The whole of Rhiannon’s relationship with Barry Martin had been complicated. Most of her friends met someone, fell in love, became engaged then married; but for her things hadn’t been that simple. She and Barry had fallen in love and that was followed by their engagement. But due to a misunderstanding the engagement had ended and, almost immediately, Barry had married Caroline Griffiths.
Then their engagement was on again when Barry had explained that the reason for his wedding was solely to support Caroline; to marry her and give his name to the unborn child of his brother Joseph, who had been killed at the same time as her own brother, Lewis-boy. The gesture had seemed so foolish, then noble, and now, with the engagement off once again and Barry telling her he would remain married to Caroline, so confusing, she didn’t know how she felt or how she was expected to feel.

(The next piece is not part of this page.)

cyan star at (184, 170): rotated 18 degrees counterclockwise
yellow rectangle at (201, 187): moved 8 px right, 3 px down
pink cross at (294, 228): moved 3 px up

There was resentment, and some peevish anger towards Caroline. She had been let down and, worse, made to look foolish. That was hard to accept, with even her closest friends making jokes about the peculiar situation. She hadn’t spoken to Caroline since the latest change in her relationship with Barry, and had wondered if she ever would. Then, the final insult. She had been told by Barry that he and his wife and her son were go
ing to live in the flat above Temptations. It was so thoughtless of him, and somehow typical, she decided. He could at least have found somewhere further away so that he didn’t have to walk through the shop every day, showing her and everyone else how happy he was.
She wondered how she would behave when she and Caroline did meet. Would she smile and pretend? Or act more in the style of her mother, the archetypal redhead, Dora, and rant and rave and tell her how much she hated her for ruining her life?
If she were truthful she couldn’t say her life was ruined. She and Barry would never have been a perfect couple. In fact it was doubtful if they would have married even if Caroline’s troubles hadn’t intervened. There were many times when he forgot an arrangement, or was late, and each time he expected her to understand without complaint. What was worse, he had never made her feel adored. Adored was a word she used whenever she day-dreamed about the man she would marry. No, Barry had never adored her and that was what she wanted when she became a wife – an adoring husband.
Barry Martin was a carpenter by trade but he worked as a photographer, and was slowly building up a reputation for quality and reliability. He had bought an old garage and had converted it into a workroom with a reception and display area, but he continued to use the flat from time to time. It had once been intended to be Rhiannon’s home, hers and Barry’s, but walking through the rooms and looking around her now, the pain and disappointments had faded to the point where she could feel only the slightest tinge of regret.
She admitted to herself that the only pain really left was that of rejection. If only she had been the one who had faced facts and told Barry goodbye. Then there would be nothing left but relief. But she hadn’t, and the best way of dealing with the situation was with a façade of hurt pride. She couldn’t make it too easy for Caroline and Barry!